I always cringe when I hear people say "Vote? Oh I can't be bothered. What's the point especially municipally." Voter turnout for local elections is a mere 35% of the eligible voting public compared to the 50+% for provincial & federal elections. Part of me is greatly saddened by this fact because when you think about it our local government is the most grassroots, the most accessible and the closest to home governance we live with on a day to day basis. I struggle with the apathy of those numbers for the privilege to responsibly elect our local representation. I abhor the chatter of those who chose to say silly things such as "what's the point...." or "why bother...." or "it's just our local council, who cares...." Well I care.
I care about recycling and composting programs. I care about protecting the water that flows from the top of the Headwaters that eventually ends up in Lake Ontario and ultimately out my kitchen tap. I care that there are books to borrow from the public library. I care that there is supportive housing for seniors and those impacted by disabilities. I care that the snowploughs safely clear Highway 50. I care that there is a large beautiful green space where fireworks can be shot off on Canada Day. I care that I live in a region that wants to invest for resilience. I care about community safety, policing, the fire department and about the animal shelter out on Coleraine Road. I care that there are pools to splash in, rinks to skate on and infields to slide in to homeplate at. I care that we are a community that has heritage and history. I care that Bolton is home to one of the oldest Agricultural fairgrounds in North America. I care that Caledon is a place where the Niagara Escarpment meets the Oak Ridges Moraine. I care that I have a local government that made it very clear that protecting the ground we live on against relentless and uncontrolled growth and ruthless developers is a priority. I care because Caledon is my home.
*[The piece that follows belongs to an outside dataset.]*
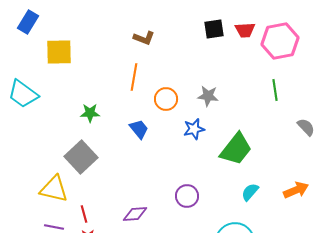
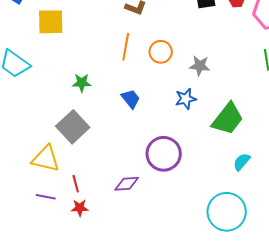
orange circle: (166, 99) -> (161, 52), moved
purple circle: (187, 196) -> (164, 154), moved, size x1.5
I know that there are some people out there who think what I prattle on about here is negative and downright mean. To those people I would say this. What I am trying to get you to do is to think. Think about this community. Think about the fundamental values of this place we call home. Ask questions. Ask hard questions. Keep my tongue in cheek rhetoric in its perspective. I'm prodding you, or in some cases, just plainly poking the stick through the fence at you, if at least just to get some sort of reaction. I'm checking to see if you have a pulse. Apathy is a terrible illness that will suck the life right out of a community and this shows up more during municipal elections than at any other time during our electoral process. Closest to home, yet furthest from our heart. This is a logic that I have struggled to understand. It's a terrible malady to realize that no vote is in fact a vote. Of course one could just prescribe to the tenet, if you don't vote then your forfeit your right to complain about your governance.
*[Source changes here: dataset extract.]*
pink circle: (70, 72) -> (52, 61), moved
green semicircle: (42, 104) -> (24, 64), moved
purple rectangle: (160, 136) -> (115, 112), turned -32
On Monday, October 25th our community will go to the polls to elect a four year term council. Four years, eight councillors and a mayor, who will represent us in what I believe will be one of the most important four years for Caledon in its history. There will be no AK47s pointed at anyone as we the people get to exercise our fundamental right to democracy and to freely chose those who represent us. Choose wisely but more importantly, choose.
Happy belated Canada Day.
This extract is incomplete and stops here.